Essa gente povoa o novo romance de Chico Buarque, que chega às livrarias na próxima quinta-feira (14). Com uma história que transcorre entre 2018 e 2019, o livro é impregnado da atmosfera do país nesse período. Mas o cerne de Essa gente não são as particularidades de uma experiência coletiva num momento tenso da vida brasileira.
PALAVRA
Com um livro dentro do livro – aquele que Duarte escreve, erraticamente – e uma multiplicidade de narradores a quem é entregue a primeira pessoa – em cartas, conversas telefônicas, queixas e cobranças formais –, este sexto título de Chico Buarque (Estorvo, Budapeste, Benjamim, Leite derramado, O irmão alemão) parece definir a imaginação e a palavra como “países de primeira necessidade”, tal qual “arte e céu” o eram para Guimarães Rosa. E se dedica a mostrar que tanto a imaginação quanto a palavra são terrenos movediços, ambíguos, inexatos e maleáveis.
“Em noites de abandono vou às putas, que pago em dobro para transar sem camisinha, quando não pago o triplo para não transar e fazê-las ouvir literatura”, diz o narrador.
Duarte sabe que sua imaginação supera qualquer realidade. Isso vale para noites insones e para as mulheres que amou “muito, mas não completamente”. Ele deixou o casamento com Maria Clara para embarcar numa aventura com Rosane. “Se eu pudesse, eu teria possuído a Rosane no primeiro relance, no instante em que a vi sair das águas. Ainda assim, a Rosane que eu então possuísse não se igualaria àquela que, ao mesmo tempo, eu imaginaria possuir”, escreve.
Com a paixão por Rosane arrefecida, o escritor inventa outra musa, a jovem holandesa Rebeka, uma ruiva casada com o salva-vidas que evitou o afogamento de Duarte. Ao descobrir o papel de Rebeka na vida do escritor, Rosane “arrebentaria todas as portas do apartamento, se soubesse que foi preterida por uma mulher mais nova”, ele imagina. “Seria difícil lhe explicar que com uma garota dessas não busco o prazer, mas a ilusão da minha própria juventude por alguns minutos recuperada.”
Para Agenor, seu marido, ou para Duarte, seu amante imaginário, Rebeka cantarola sempre a mesma música – Manhã de carnaval, de Luiz Bonfá e Antônio Maria, a canção que imagina uma “tão bonita manhã/ na vida, uma nova canção”.

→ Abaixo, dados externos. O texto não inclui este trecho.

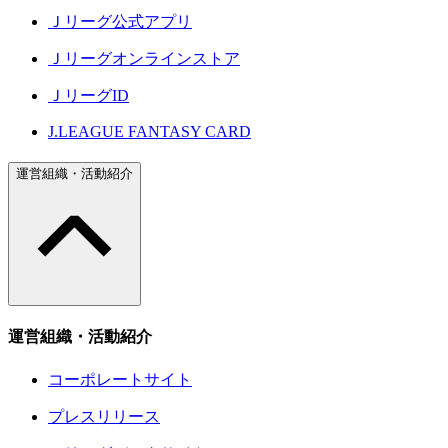
Ｊリーグ公式アプリ
Ｊリーグオンラインストア
ＪリーグID
J.LEAGUE FANTASY CARD
運営組織・活動紹介
運営組織・活動紹介
コーポレートサイト
プレスリリース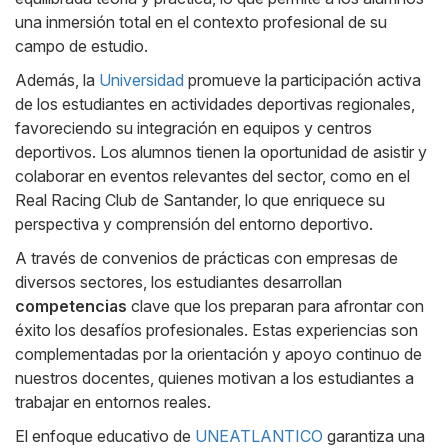
una inmersión total en el contexto profesional de su
campo de estudio.
Además, la
Universidad
promueve la participación activa
de los estudiantes en actividades deportivas regionales,
favoreciendo su integración en equipos y centros
deportivos. Los alumnos tienen la oportunidad de asistir y
colaborar en eventos relevantes del sector, como en el
Real Racing Club de Santander, lo que enriquece su
perspectiva y comprensión del entorno deportivo.
A través de convenios de prácticas con empresas de
diversos sectores, los estudiantes desarrollan
competencias
clave que los preparan para afrontar con
éxito los desafíos profesionales. Estas experiencias son
complementadas por la orientación y apoyo continuo de
nuestros docentes, quienes motivan a los estudiantes a
trabajar en entornos reales.
El enfoque educativo de
UNEATLANTICO
garantiza una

Ouça Manhã de carnaval com João Gilberto:
No embate com as palavras, Duarte, que tem o hábito de caminhar para descomprimir os pensamentos, supõe que o resultado seria diferente, caso conduzisse a batalha em outros termos. “Com certeza minha literatura seria outra se, em vez de gastar sola de sapato por caminhos já trilhados, eu permanecesse imóvel feito o boneco da Rosane. (…) Seria quase como se, ao invés de impor minha escrita ao papel, eu visse o papel deslizar sob a ponta da minha caneta. Hoje, por exemplo, eu poderia sem esforço esboçar um conto pelo prisma de um general janeleiro.” E esboça.
A inversão de pontos de vista também se insinua quando Duarte passa a frequentar o novo círculo social de Rosane e, num erro nem tão aleatório, é identificado como Duterte numa coluna de jornal.
ARQUITETURA
O escritor Amos Oz (1939-2018) dizia que “escrever um romance é como construir Paris com palitos de fósforos”. Essa gente descortina o esforço dessa arquitetura sobretudo no seu trecho final, quando Rebeka se dispõe a traduzir para o inglês o livro de Duarte, do qual ela é musa inspiradora, enquanto a obra está sendo escrita. Temos, então, a justaposição dos encontros de Duarte e Rebeka no apartamento do escritor e na tela de seu computador, narrados no prometido e atrasado livro inédito.
Com os demais personagens que integram Essa gente, Chico Buarque roça as questões da desigualdade e dos privilégios estruturais na sociedade brasileira, muitas vezes em suas manifestações aceitas como normais e corriqueiras. Durante um passeio na praia com o filho e Faulkner, o escritor observa: “Há uma lei que interdita animais na praia, mas acho que a Guarda Civil faz vista grossa para cães de raça e donos com pedigree”.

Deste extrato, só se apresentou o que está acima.